Terima kasih Ibu Septi. Saya coba jawab  ya. Pendidikan 3.0 bukan membuat anak-anak “harus bersentuhan” dengan gadget. Di era modern ini secara alamiah anak-anak akan terekspos dengan gadget dan sumber informasi dibandingkan orangtuanya. Untuk anak usia dini ada baiknya tidak berkenalan dahulu dengan gadget karena beraktifitas fisik lebih baik daripada duduk berjam-jam bermain gadget. Implementasikan yang bisa bayangkan saat ini (untuk anak usia dini) adalah pengambilan keputusan. misalnya, kita bertanya kepada anak kita mau bermain apa, (bahan/peralatan) apa yang diperlukan untuk memainkannya, Mengapa ingin memainkan permainan itu sehingga sedikit demi sedikit membiasakan anak untuk mengambil keputusan yang didasari oleh keinginannya yang beralasan. Tentunya alasan tersebut tidak harus kompleks kalau dilihat dari sudut pandang anak usia dini. “Karena aku suka aja” bisa menjadi solid foundation.

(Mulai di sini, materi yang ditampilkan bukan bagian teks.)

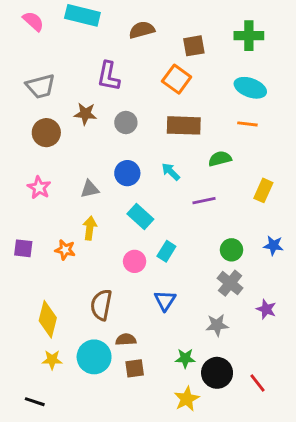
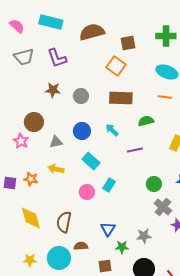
brown semicircle: (142, 30) -> (92, 32), size x1.4
purple L-shape: (109, 76) -> (57, 58), moved, turned -30
gray trapezoid: (41, 86) -> (24, 57), moved
brown circle: (46, 133) -> (34, 122), moved
yellow arrow: (90, 228) -> (56, 169), turned -84
orange star: (65, 250) -> (31, 179), moved
gray cross: (230, 283) -> (163, 207), moved
blue triangle: (165, 300) -> (108, 229), moved
yellow diamond: (48, 319) -> (31, 218), moved, turned -30
green star: (185, 358) -> (122, 247), moved
brown square: (135, 368) -> (105, 266), moved

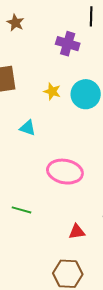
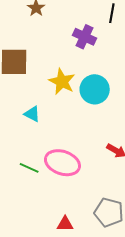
yellow star: (52, 91) -> (62, 82), size x1.5
green line: (21, 210) -> (29, 168), moved

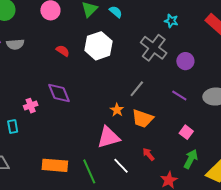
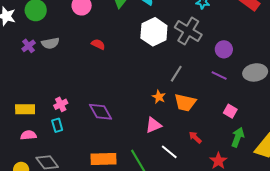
white hexagon: (98, 46) -> (154, 32), moved
purple circle: (185, 61) -> (224, 49), moved
purple diamond: (59, 93) -> (101, 112), moved
pink cross: (31, 106) -> (61, 104), moved
pink triangle: (108, 137) -> (154, 125), size x0.7

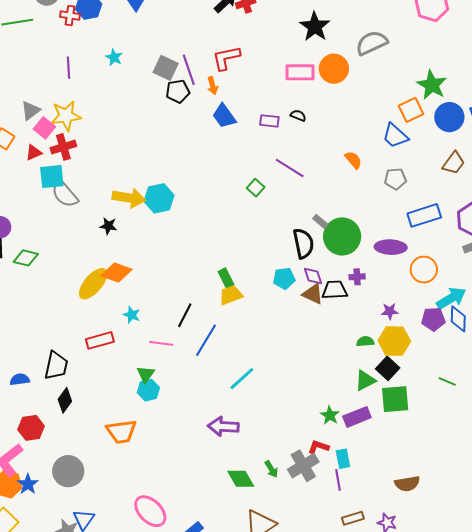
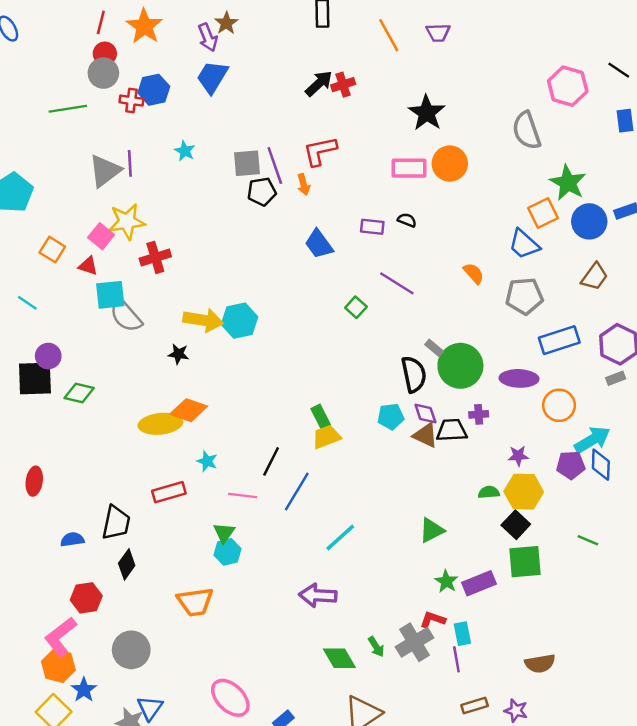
gray semicircle: (372, 43) -> (527, 131), moved, turned -84
gray square: (166, 68) -> (247, 163), turned -30
gray triangle: (31, 111) -> (105, 171), moved, size x1.4
blue trapezoid: (224, 116) -> (319, 244), moved
red cross: (63, 147) -> (155, 257), moved
red triangle: (34, 152) -> (88, 266), turned 42
gray pentagon: (395, 179) -> (524, 296), size x1.4
yellow ellipse: (93, 284) -> (160, 424), turned 44
green triangle: (365, 381) -> (432, 530), moved
blue star: (28, 484) -> (84, 690), moved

2⃣ Bgmn contoh praktek pendidikan 1.0, 2.0 dan 3.0 untuk satu kasus saja

Saya coba buatkan contoh dalam pemerolehan informasi tentang siklus air:
Pendidikan 1.0 : Guru mengajarkan siklus air karena termasuk di dalam silabus dan murid harus belajar dan “menghafal” proses terjadinya hujan berdasarkan ajaran guru tanpa ada observasi.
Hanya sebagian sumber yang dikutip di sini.